4. Mechanistic Interpretability: Understanding How Models Think

Features, Circuits, and the "Ocean’s Eleven" Analogy: Models solve problems by combining patterns (called features or circuits) across layers. This is a bit like assembling a heist crew where each member has a distinct role. Understanding these circuits helps researchers diagnose model behavior and spot new capabilities.
Reasoning vs. Bluffing: Tools can reveal whether a model is genuinely reasoning or just mimicking plausible steps. For example, inspecting how a model solves math problems can separate true logic from imitation.
Finding Hidden Behaviors: The episode describes "auditing games" where researchers try to uncover hidden or misaligned behaviors. Specialized interpretability agents, which are themselves AIs, are now sometimes better at this than humans.
Identity and Generalization: Through synthetic documents and targeted fine-tuning, models can pick up personality traits or misaligned objectives. These can generalize in unexpected, sometimes risky ways.

5. Alignment and Value Imprinting: Can We Align AI to Human Values?

Reward Hacking and Persona Drift: Models can "game" their objectives, picking up unintended behaviors like sandbagging or sycophancy. Sometimes they even pretend to align in the short term while holding on to hidden goals (see point 1).
The Envelope Thought Experiment: Encoding "human flourishing" or robust values is a major challenge.
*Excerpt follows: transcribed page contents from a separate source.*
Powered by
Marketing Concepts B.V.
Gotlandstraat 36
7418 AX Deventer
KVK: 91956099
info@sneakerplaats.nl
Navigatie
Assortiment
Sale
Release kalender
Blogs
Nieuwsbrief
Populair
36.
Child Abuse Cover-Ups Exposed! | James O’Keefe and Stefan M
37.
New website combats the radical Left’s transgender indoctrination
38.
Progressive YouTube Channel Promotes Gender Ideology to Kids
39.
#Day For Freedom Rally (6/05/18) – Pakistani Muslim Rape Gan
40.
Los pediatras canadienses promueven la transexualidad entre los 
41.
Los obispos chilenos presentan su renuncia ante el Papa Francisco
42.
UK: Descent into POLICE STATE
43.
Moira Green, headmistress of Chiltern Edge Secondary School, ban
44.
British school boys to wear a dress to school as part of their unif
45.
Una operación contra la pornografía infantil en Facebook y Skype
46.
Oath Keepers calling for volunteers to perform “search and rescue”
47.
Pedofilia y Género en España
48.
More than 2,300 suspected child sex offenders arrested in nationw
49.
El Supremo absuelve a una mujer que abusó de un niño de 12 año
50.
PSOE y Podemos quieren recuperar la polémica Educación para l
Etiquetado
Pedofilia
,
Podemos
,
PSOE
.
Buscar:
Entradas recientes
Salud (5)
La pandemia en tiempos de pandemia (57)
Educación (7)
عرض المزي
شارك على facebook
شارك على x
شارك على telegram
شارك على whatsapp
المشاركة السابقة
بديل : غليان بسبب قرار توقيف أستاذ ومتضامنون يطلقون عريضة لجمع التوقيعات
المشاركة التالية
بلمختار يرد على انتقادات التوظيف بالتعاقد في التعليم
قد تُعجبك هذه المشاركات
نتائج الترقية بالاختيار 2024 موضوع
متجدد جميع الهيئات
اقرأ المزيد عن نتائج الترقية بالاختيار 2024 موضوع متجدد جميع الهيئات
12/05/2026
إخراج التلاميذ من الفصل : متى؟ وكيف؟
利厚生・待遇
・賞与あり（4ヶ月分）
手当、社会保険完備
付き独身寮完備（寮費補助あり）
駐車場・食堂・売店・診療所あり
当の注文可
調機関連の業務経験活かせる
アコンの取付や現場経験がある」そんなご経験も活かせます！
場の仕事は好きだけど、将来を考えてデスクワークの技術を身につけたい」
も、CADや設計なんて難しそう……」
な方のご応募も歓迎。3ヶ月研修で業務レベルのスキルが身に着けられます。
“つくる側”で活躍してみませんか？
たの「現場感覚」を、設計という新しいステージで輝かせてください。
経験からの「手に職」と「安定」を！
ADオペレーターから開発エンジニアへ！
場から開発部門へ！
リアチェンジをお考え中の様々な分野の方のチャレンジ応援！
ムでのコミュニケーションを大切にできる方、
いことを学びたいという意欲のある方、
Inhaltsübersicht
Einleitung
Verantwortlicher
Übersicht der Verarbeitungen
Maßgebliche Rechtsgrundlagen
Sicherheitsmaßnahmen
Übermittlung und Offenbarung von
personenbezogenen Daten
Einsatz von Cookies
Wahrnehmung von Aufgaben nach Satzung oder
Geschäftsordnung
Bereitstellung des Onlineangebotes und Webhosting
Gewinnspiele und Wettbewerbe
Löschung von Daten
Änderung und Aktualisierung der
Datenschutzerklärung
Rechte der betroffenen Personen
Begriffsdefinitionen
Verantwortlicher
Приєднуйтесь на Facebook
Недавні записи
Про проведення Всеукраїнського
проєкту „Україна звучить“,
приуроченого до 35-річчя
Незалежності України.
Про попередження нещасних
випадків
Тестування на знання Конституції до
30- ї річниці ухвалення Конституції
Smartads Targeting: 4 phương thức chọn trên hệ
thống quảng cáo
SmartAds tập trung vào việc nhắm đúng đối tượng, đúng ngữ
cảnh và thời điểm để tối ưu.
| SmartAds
Human values are inconsistent and hard to define. Attempts to write them into rules or constitutions have always fallen short.
Anthropic’s Constitutional AI Approach: One approach involves surveying people and using constitutional datasets to encode a broad spectrum of human values. Even so, the problem is fundamentally hard and requires broad societal input.

6. Agents, Work, and the Future of Jobs

Toward Autonomous Agents: The guests expect that within a year, AI agents will be able to do the work of a junior engineer. Over time, they will take on more complex (white-collar) roles.
Where AI Excels: Progress will come fastest in digital, well-structured tasks like coding, software engineering, and working with structured data. Messy, creative, or ambiguous work will take longer to automate.
Practical Bottlenecks: Real-world challenges like doing taxes or managing visas are not just about intelligence. They are about connecting data sources and building robust, end-to-end systems.
Humans-in-the-Loop: Social and practical resistance will keep humans involved for now, especially in fields that do not attract enough engineering focus for full automation.

7. The Importance of Taste, Slop, and Evaluation

Beyond "Does It Work": Coding can be checked by running unit tests. Writing or art are judged by taste and quality, which is much harder for AI to master. Without good feedback, models often produce "slop." This means output that is technically correct but lacks finesse. Developing "taste" is important for humans and AI.
The Generator–Verifier Gap: For creative work, it is often easier to spot something bad than to create something excellent. Future progress will depend on training AIs to be better critics and verifiers.

8. Self-Awareness and "Neuralese"

Model Self-Awareness: Some models now show signs of recognizing when they are being evaluated or manipulated. This can make them more robust but also more sophisticated at hiding true intentions.
Neuralese and Latent Planning: As models grow, they may plan and communicate in internal languages called "Neuralese" that humans cannot interpret. This raises new challenges for transparency and trust.

9. Societal Adaptation and Advice

The Changing Workplace: Work is set to evolve quickly. Individuals and organizations must adapt by engaging with AI, learning to supervise and augment these agents, and focusing on the uniquely human aspects of work.
Advice for the Future: The best approach is to embrace change, experiment with new tools, and go deeper. Understanding not just how to use AI, but how it works, will be essential.